For the rest of the night, it seemed that I kept seeing him. Everywhere that I looked, he was there. Even when I walked up on the stage with the other superlatives, standing beside Tricia who was Best Looking, beside Cindy who was Most School Spirit, I saw Pat, leaning against the gym wall, his hands in his pockets, what's her name clinging to his arm. I even saw him when Cindy, Myron and I were leaving; he was holding open the car door for
her and he saw us. He saw Cindy, Myron and me, just the three of us, and he lifted his hand to us which I pretended not to see.

Red came over on Christmas Eve and told me that they had decided that we should leave on Christmas Day to go skiing because the traffic wouldn't be bad.

“Christmas Day?” I asked.

“Yeah, isn't that a nice present?” He didn't even notice my alarm at leaving on Christmas Day, the sudden decision, or if he did, he pretended not to. “Here's your other present.”

“Here's yours.” I got his present from under our tree and waited for him to open it. “You first.” I watched him rip through the carefully creased aluminum paper.

“A watch?” He pulled it out and stretched the band between his thumb and forefinger. “Jo, you shouldn't have.”

“I knew you didn't have one.” I couldn't tell if he liked it or not.

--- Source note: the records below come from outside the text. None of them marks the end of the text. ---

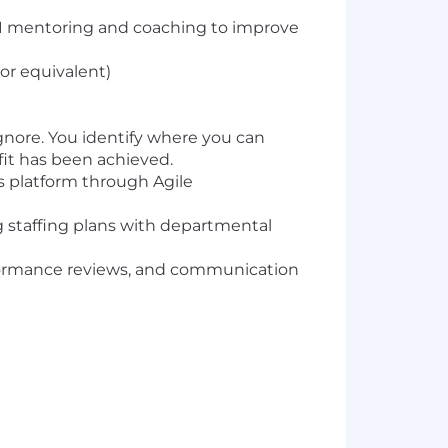
n-1 mentoring and coaching to improve
or equivalent)
ignore. You identify where you can
it has been achieved.
s platform through Agile
ng staffing plans with departmental
rformance reviews, and communication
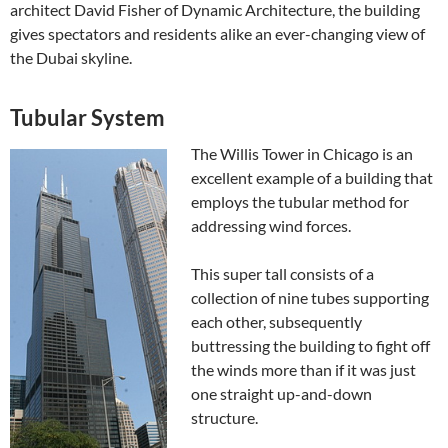
architect David Fisher of Dynamic Architecture, the building
gives spectators and residents alike an ever-changing view of
the Dubai skyline.
Tubular System
The Willis Tower in Chicago is an
excellent example of a building that
employs the tubular method for
addressing wind forces.
This super tall consists of a
collection of nine tubes supporting
each other, subsequently
buttressing the building to fight off
the winds more than if it was just
one straight up-and-down
structure.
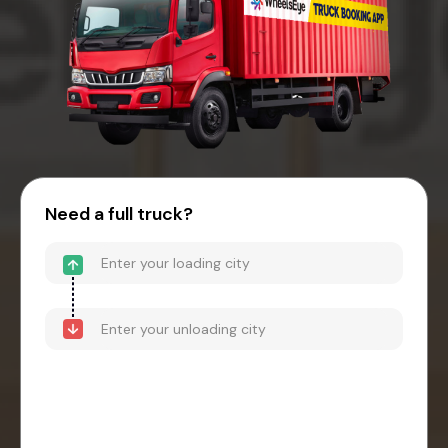
Need a full truck?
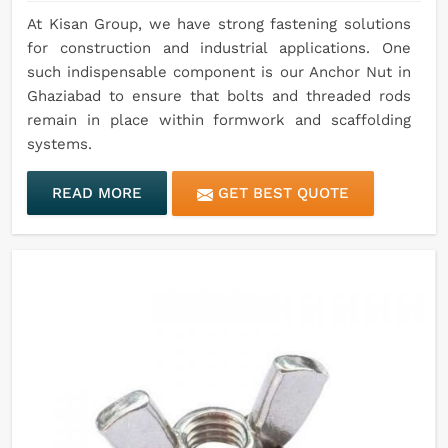
At Kisan Group, we have strong fastening solutions
for construction and industrial applications. One
such indispensable component is our Anchor Nut in
Ghaziabad to ensure that bolts and threaded rods
remain in place within formwork and scaffolding
systems.
READ MORE
GET BEST QUOTE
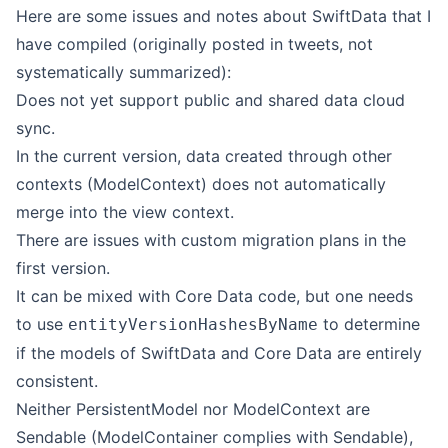
Here are some issues and notes about SwiftData that I
have compiled (originally posted in tweets, not
systematically summarized):
Does not yet support public and shared data cloud
sync.
In the current version, data created through other
contexts (ModelContext) does not automatically
merge into the view context.
There are issues with custom migration plans in the
first version.
It can be mixed with Core Data code, but one needs
to use
to determine
entityVersionHashesByName
if the models of SwiftData and Core Data are entirely
consistent.
Neither PersistentModel nor ModelContext are
Sendable (ModelContainer complies with Sendable),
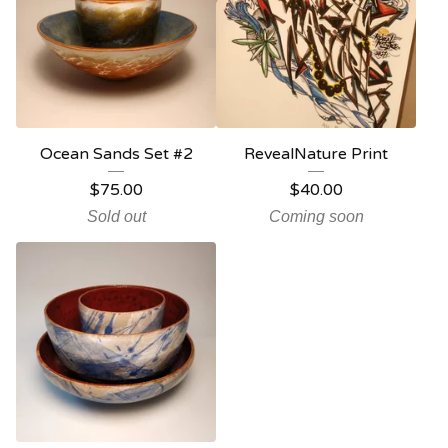
Ocean Sands Set #2
RevealNature Print
$
75.00
$
40.00
Sold out
Coming soon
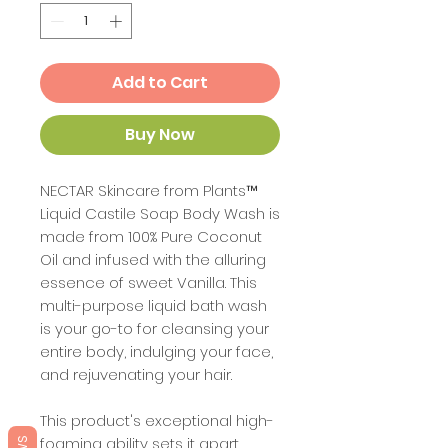
Add to Cart
Buy Now
NECTAR Skincare from Plants™
Liquid Castile Soap Body Wash is
made from 100% Pure Coconut
Oil and infused with the alluring
essence of sweet Vanilla. This
multi-purpose liquid bath wash
is your go-to for cleansing your
entire body, indulging your face,
and rejuvenating your hair.
This product's exceptional high-
foaming ability sets it apart,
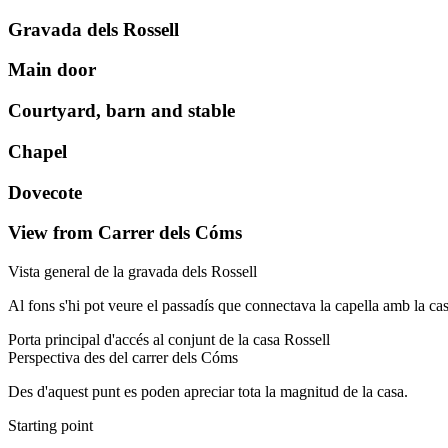
Gravada dels Rossell
Main door
Courtyard, barn and stable
Chapel
Dovecote
View from Carrer dels Cóms
Vista general de la gravada dels Rossell
Al fons s'hi pot veure el passadís que connectava la capella amb la casa 
Porta principal d'accés al conjunt de la casa Rossell
Perspectiva des del carrer dels Cóms
Des d'aquest punt es poden apreciar tota la magnitud de la casa.
Starting point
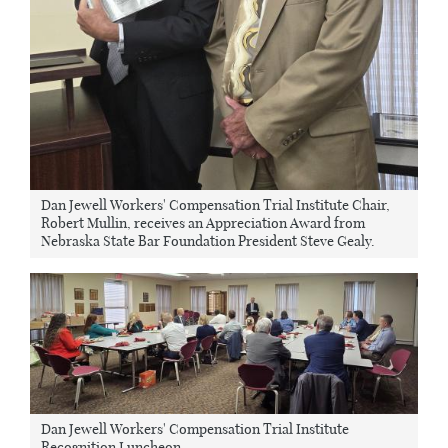
Dan Jewell Workers' Compensation Trial Institute Chair,
Robert Mullin, receives an Appreciation Award from
Nebraska State Bar Foundation President Steve Gealy.
Dan Jewell Workers' Compensation Trial Institute
Recognition Luncheon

“I used to. I just never wore it. Finally sold it.” He put the watch on his wrist and kissed my forehead. “I'll wear this one, thanks.”

It was my turn and I sat staring down at the tissue paper; it was square and flat with a bulge in the center. Carefully, I pulled off the tape and pulled the paper open. It was an album by Black Sabbath and a bottle of cologne that smelled like concentrated gardenias. I kept reminding myself “it's the thought that counts,” but at the same time, I kept wondering how much thought could have
possibly gone into that. I hated that spooky, druggie sounding music; I hated Tussy smelling cologne.

Christmas mornings at my house always began with Andy making the rounds and waking everyone up. Then he would let overgrown Jaspar into the house and then we all had to wait until the coffee was perked and Daddy had had a cup. That morning, I was anxious to get the routine moving so that it would all be over by the time Red called. As usual, he had not given me a set time and as it turned out, he didn't call at all.

The doorbell rings just after we finish opening presents. Mama is fixing a big Christmas breakfast while we all try out our new goods. Andy is outside plowing up the yard with his new minibike; Bobby is trying on oxford cloth shirts in every color of the rainbow even though they all are the same size. He pauses every now and then to flip through pages of his very own copy of
Gray's Anatomy
or to show us all another picture of Christine, who is the blond beautiful Phi Beta Kappa from Greensboro and the Miss Right of his life. Not once has he mentioned Nancy Carson. I am modeling my coat and flipping through my new books, one on Degas, the other a poetry anthology, and I do not even get to do one full modeling turn, to read one sonnet aloud over the sizzling pop of my mother's bacon, before it rings.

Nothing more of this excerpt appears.